Ainsi sur Metacritics, l’extension «Burning Shores» obtenait mardi un score critique plutôt élogieux de 83 sur 100 alors que le score des usagers s’enfonçait en fin d’après-midi à 3,9 (sur 10).
Le tout est agrémenté de commentaires qui expliquent, clairement pour les plus courageux, la nature de leur courroux. «L’histoire comporte une romance forcée (ce qui est factuellement faux, ndlr) qui a ruiné mon amour pour la franchise», peut-on lire. «Nous sommes dans un monde de divertissement, pas dans un monde rempli d’idées déviantes et erronées.», déplore un autre commentateur.

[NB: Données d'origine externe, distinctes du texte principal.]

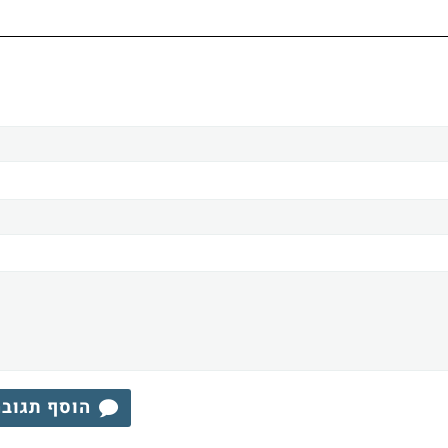
הוסף תגוב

De là à affirmer que les commentaires négatifs exprimés étaient en majorité le véhicule d’une pensée ultraconservatrice douteuse née aux États-Unis, il y a un pas qu’on ne franchira pas. Une partie est nauséabonde, sans aucun doute, mais pas forcément l’ensemble.
Par souci d’honnêteté, on est même prêt à concéder avoir été nous-même surpris par cette possibilité in extremis d’orienter Eloy et Seyka vers une relation lesbienne alors que rien dans le récit qui précède nous y avait préparés. Mais on s’est contenté de penser: «Bizarre, cela pourrait être une maladresse narrative mais, finalement, pourquoi pas. En tout cas, pas de quoi fouetter un chat».
Il n’empêche que tout déferlement de dégoût, de haine et d’intolérance, surtout lorsqu’il est politiquement instrumentalisé n’en reste pas moins profondément inquiétant.